What the task asks: Beginning with the first line below, output every record verbatim and leave out the images.

Listed records:
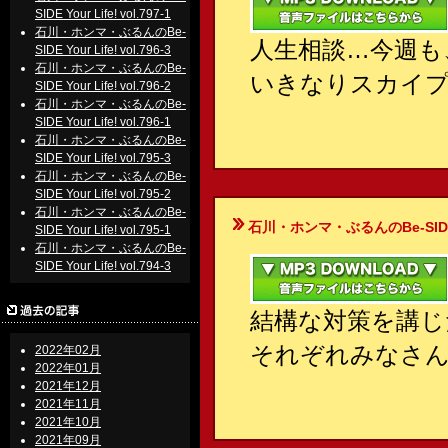
SIDE Your Life! vol.797-1
石川・ホンマ・ぶるんのBe-
人生相談…今週も
SIDE Your Life! vol.796-3
石川・ホンマ・ぶるんのBe-
いきなりスカイ
SIDE Your Life! vol.796-2
石川・ホンマ・ぶるんのBe-
SIDE Your Life! vol.796-1
石川・ホンマ・ぶるんのBe-
SIDE Your Life! vol.795-3
石川・ホンマ・ぶるんのBe-
SIDE Your Life! vol.795-2
石川・ホンマ・ぶるんのBe-
石川・ホンマ・ぶるんのBe-SIDE Your
SIDE Your Life! vol.795-1
石川・ホンマ・ぶるんのBe-
SIDE Your Life! vol.794-3
結構な対策を講じ
それぞれみなさ
2022年02月
2022年01月
2021年12月
2021年11月
2021年10月
2021年09月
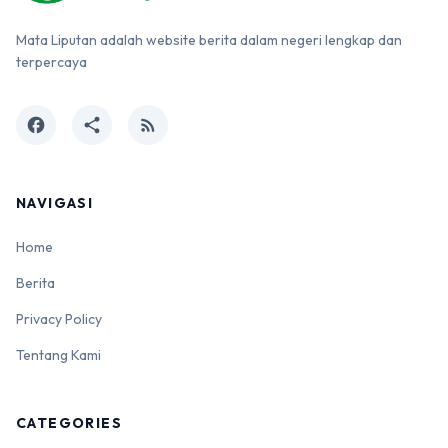
Mata Liputan adalah website berita dalam negeri lengkap dan
terpercaya
facebook
share
rss_feed
NAVIGASI
Home
Berita
Privacy Policy
Tentang Kami
CATEGORIES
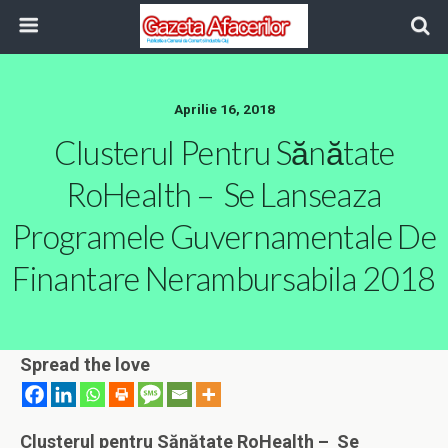
Aprilie 16, 2018
Clusterul Pentru Sănătate
RoHealth – Se Lanseaza
Programele Guvernamentale De
Finantare Nerambursabila 2018
Spread the love
Clusterul pentru Sănătate RoHealth – Se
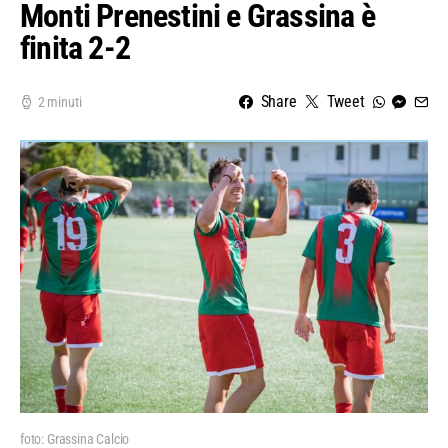
Monti Prenestini e Grassina è
finita 2-2
Share
Tweet
2 minuti
foto: Grassina Calcio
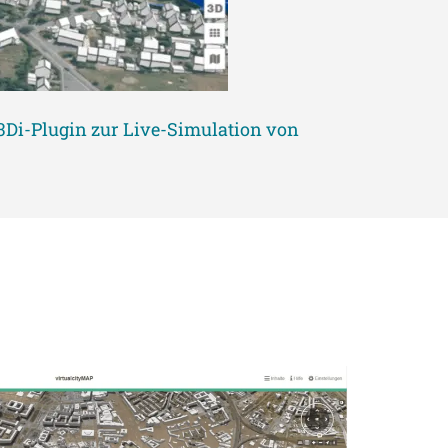
3Di-Plugin zur Live-Simulation von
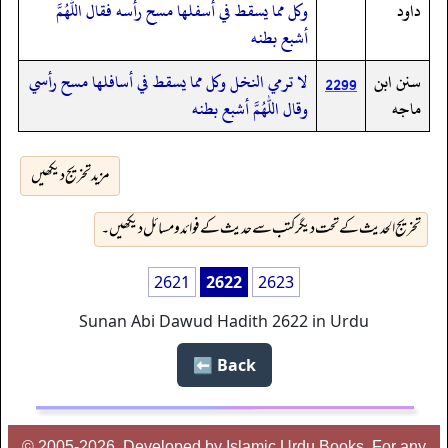
داود
وكل مما يسقط في أسفلها مسح رأسه فقال اللهم
أشبع بطنه
سنن ابن
لا ترمي النخل وكل مما يسقط في أسافلها مسح رأسي
2299
ماجه
وقال اللهم أشبع بطنه
مزید تخریج دیکھیں
تخریج الحدیث کے تحت دیگر کتب سے حدیث کے فوائد و مسائل دیکھیں۔
2621
2622
2623
Sunan Abi Dawud Hadith 2622 in Urdu
Back ⬅️
© 2005-2026, Developed by Islamic Urdu Books, For any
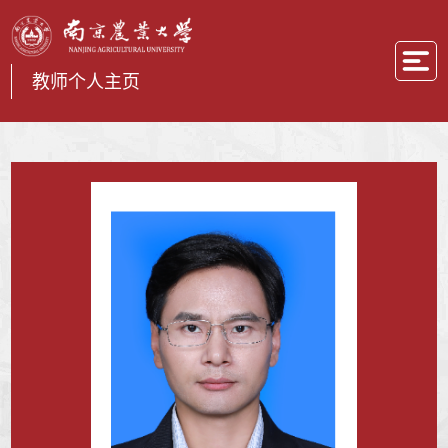
教师个人主页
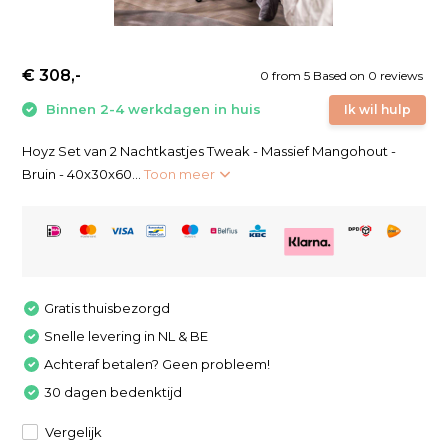
€ 308,-
0
from
5
Based on 0 reviews
Binnen 2-4 werkdagen in huis
Ik wil hulp
Hoyz Set van 2 Nachtkastjes Tweak - Massief Mangohout -
Bruin - 40x30x60...
Toon meer
Gratis thuisbezorgd
Snelle levering in NL & BE
Achteraf betalen? Geen probleem!
30 dagen bedenktijd
Vergelijk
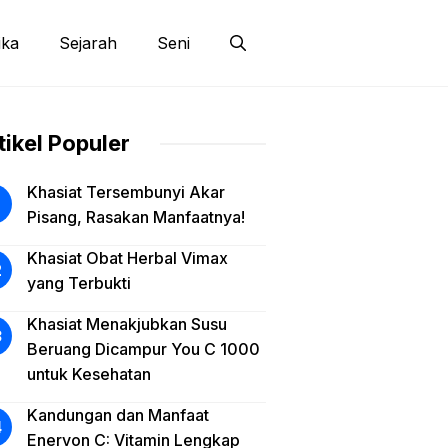
ika
Sejarah
Seni
tikel Populer
Khasiat Tersembunyi Akar
Pisang, Rasakan Manfaatnya!
Khasiat Obat Herbal Vimax
yang Terbukti
Khasiat Menakjubkan Susu
Beruang Dicampur You C 1000
untuk Kesehatan
Kandungan dan Manfaat
Enervon C: Vitamin Lengkap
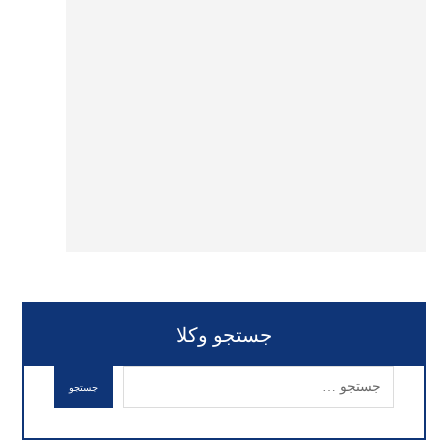
جستجو وکلا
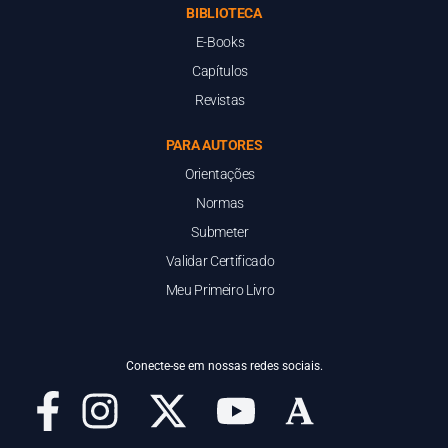
BIBLIOTECA
E-Books
Capítulos
Revistas
PARA AUTORES
Orientações
Normas
Submeter
Validar Certificado
Meu Primeiro Livro
Conecte-se em nossas redes sociais.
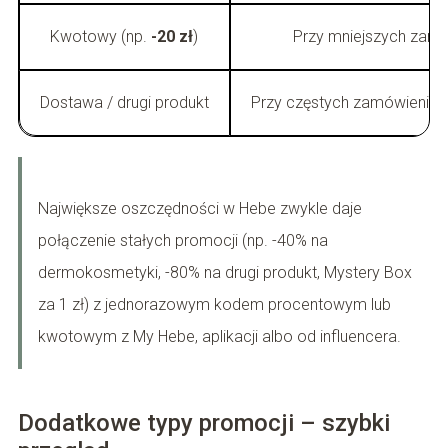
Kwotowy (np.
-20 zł
)
Przy mniejszych zamó
Dostawa / drugi produkt
Przy częstych zamówieniach
Największe oszczędności w Hebe zwykle daje
połączenie stałych promocji (np. -40% na
dermokosmetyki, -80% na drugi produkt, Mystery Box
za 1 zł) z jednorazowym kodem procentowym lub
kwotowym z My Hebe, aplikacji albo od influencera.
Dodatkowe typy promocji – szybki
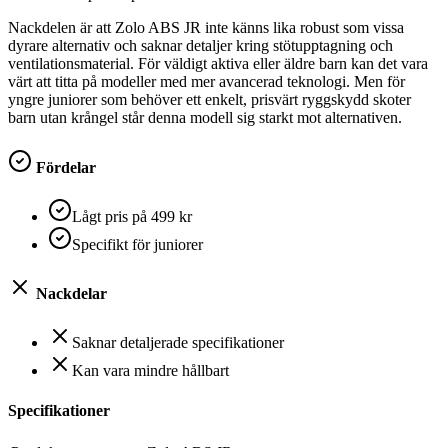
Nackdelen är att Zolo ABS JR inte känns lika robust som vissa
dyrare alternativ och saknar detaljer kring stötupptagning och
ventilationsmaterial. För väldigt aktiva eller äldre barn kan det vara
värt att titta på modeller med mer avancerad teknologi. Men för
yngre juniorer som behöver ett enkelt, prisvärt ryggskydd skoter
barn utan krångel står denna modell sig starkt mot alternativen.
Fördelar
Lågt pris på 499 kr
Specifikt för juniorer
Nackdelar
Saknar detaljerade specifikationer
Kan vara mindre hållbart
Specifikationer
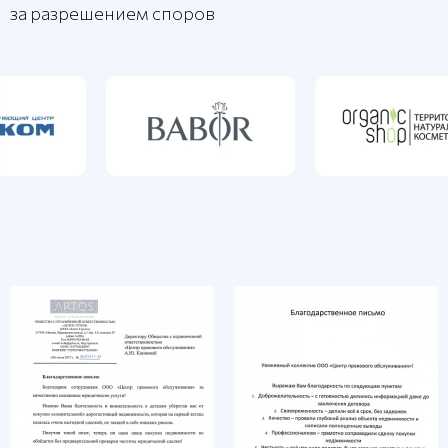
за разрешением споров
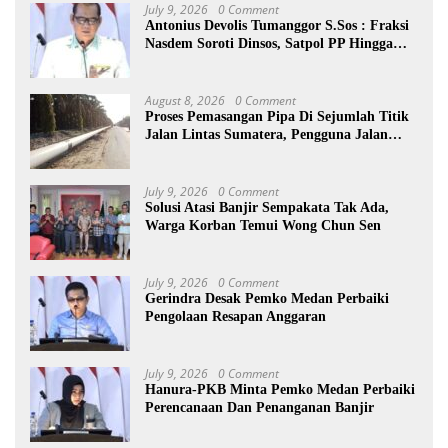
July 9, 2026
0 Comment
Antonius Devolis Tumanggor S.Sos : Fraksi
Nasdem Soroti Dinsos, Satpol PP Hingga
Kepling
August 8, 2026
0 Comment
Proses Pemasangan Pipa Di Sejumlah Titik
Jalan Lintas Sumatera, Pengguna Jalan
diimbau Untuk meningkatkan
Kewaspadaan
July 9, 2026
0 Comment
Solusi Atasi Banjir Sempakata Tak Ada,
Warga Korban Temui Wong Chun Sen
July 9, 2026
0 Comment
Gerindra Desak Pemko Medan Perbaiki
Pengolaan Resapan Anggaran
July 9, 2026
0 Comment
Hanura-PKB Minta Pemko Medan Perbaiki
Perencanaan Dan Penanganan Banjir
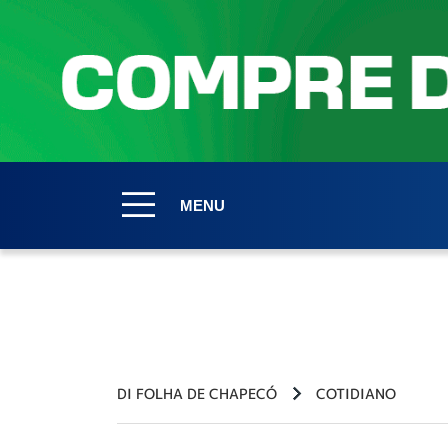
MENU
DI FOLHA DE CHAPECÓ
COTIDIANO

Solution below:
SIDE Your Life! vol.797-1
石川・ホンマ・ぶるんのBe-
人生相談…今週も
SIDE Your Life! vol.796-3
石川・ホンマ・ぶるんのBe-
いきなりスカイ
SIDE Your Life! vol.796-2
石川・ホンマ・ぶるんのBe-
SIDE Your Life! vol.796-1
石川・ホンマ・ぶるんのBe-
SIDE Your Life! vol.795-3
石川・ホンマ・ぶるんのBe-
SIDE Your Life! vol.795-2
石川・ホンマ・ぶるんのBe-
石川・ホンマ・ぶるんのBe-SIDE Your
SIDE Your Life! vol.795-1
石川・ホンマ・ぶるんのBe-
SIDE Your Life! vol.794-3
結構な対策を講じ
それぞれみなさ
2022年02月
2022年01月
2021年12月
2021年11月
2021年10月
2021年09月
Mata Liputan adalah website berita dalam negeri lengkap dan
terpercaya
facebook
share
rss_feed
NAVIGASI
Home
Berita
Privacy Policy
Tentang Kami
CATEGORIES
Aprilie 16, 2018
Clusterul Pentru Sănătate
RoHealth – Se Lanseaza
Programele Guvernamentale De
Finantare Nerambursabila 2018
Spread the love
Clusterul pentru Sănătate RoHealth – Se
Monti Prenestini e Grassina è
finita 2-2
Share
Tweet
2 minuti
foto: Grassina Calcio
3Di-Plugin zur Live-Simulation von
داود
وكل مما يسقط في أسفلها مسح رأسه فقال اللهم
أشبع بطنه
سنن ابن
لا ترمي النخل وكل مما يسقط في أسافلها مسح رأسي
2299
ماجه
وقال اللهم أشبع بطنه
مزید تخریج دیکھیں
تخریج الحدیث کے تحت دیگر کتب سے حدیث کے فوائد و مسائل دیکھیں۔
2621
2622
2623
Sunan Abi Dawud Hadith 2622 in Urdu
Back ⬅️
© 2005-2026, Developed by Islamic Urdu Books, For any
教师个人主页
€ 308,-
0
from
5
Based on 0 reviews
Binnen 2-4 werkdagen in huis
Ik wil hulp
Hoyz Set van 2 Nachtkastjes Tweak - Massief Mangohout -
Bruin - 40x30x60...
Toon meer
Gratis thuisbezorgd
Snelle levering in NL & BE
Achteraf betalen? Geen probleem!
30 dagen bedenktijd
Vergelijk
ika
Sejarah
Seni
tikel Populer
Khasiat Tersembunyi Akar
Pisang, Rasakan Manfaatnya!
Khasiat Obat Herbal Vimax
yang Terbukti
Khasiat Menakjubkan Susu
Beruang Dicampur You C 1000
untuk Kesehatan
Kandungan dan Manfaat
Enervon C: Vitamin Lengkap
جستجو وکلا
BIBLIOTECA
E-Books
Capítulos
Revistas
PARA AUTORES
Orientações
Normas
Submeter
Validar Certificado
Meu Primeiro Livro
Conecte-se em nossas redes sociais.
Kwotowy (np.
-20 zł
)
Przy mniejszych zamó
Dostawa / drugi produkt
Przy częstych zamówieniach
Największe oszczędności w Hebe zwykle daje
połączenie stałych promocji (np. -40% na
dermokosmetyki, -80% na drugi produkt, Mystery Box
za 1 zł) z jednorazowym kodem procentowym lub
kwotowym z My Hebe, aplikacji albo od influencera.
Dodatkowe typy promocji – szybki
Nackdelen är att Zolo ABS JR inte känns lika robust som vissa
dyrare alternativ och saknar detaljer kring stötupptagning och
ventilationsmaterial. För väldigt aktiva eller äldre barn kan det vara
värt att titta på modeller med mer avancerad teknologi. Men för
yngre juniorer som behöver ett enkelt, prisvärt ryggskydd skoter
barn utan krångel står denna modell sig starkt mot alternativen.
Fördelar
Lågt pris på 499 kr
Specifikt för juniorer
Nackdelar
Saknar detaljerade specifikationer
Kan vara mindre hållbart
Specifikationer
за разрешением споров
July 9, 2026
0 Comment
Antonius Devolis Tumanggor S.Sos : Fraksi
Nasdem Soroti Dinsos, Satpol PP Hingga
Kepling
August 8, 2026
0 Comment
Proses Pemasangan Pipa Di Sejumlah Titik
Jalan Lintas Sumatera, Pengguna Jalan
diimbau Untuk meningkatkan
Kewaspadaan
July 9, 2026
0 Comment
Solusi Atasi Banjir Sempakata Tak Ada,
Warga Korban Temui Wong Chun Sen
July 9, 2026
0 Comment
Gerindra Desak Pemko Medan Perbaiki
Pengolaan Resapan Anggaran
July 9, 2026
0 Comment
Hanura-PKB Minta Pemko Medan Perbaiki
Perencanaan Dan Penanganan Banjir
MENU
DI FOLHA DE CHAPECÓ
COTIDIANO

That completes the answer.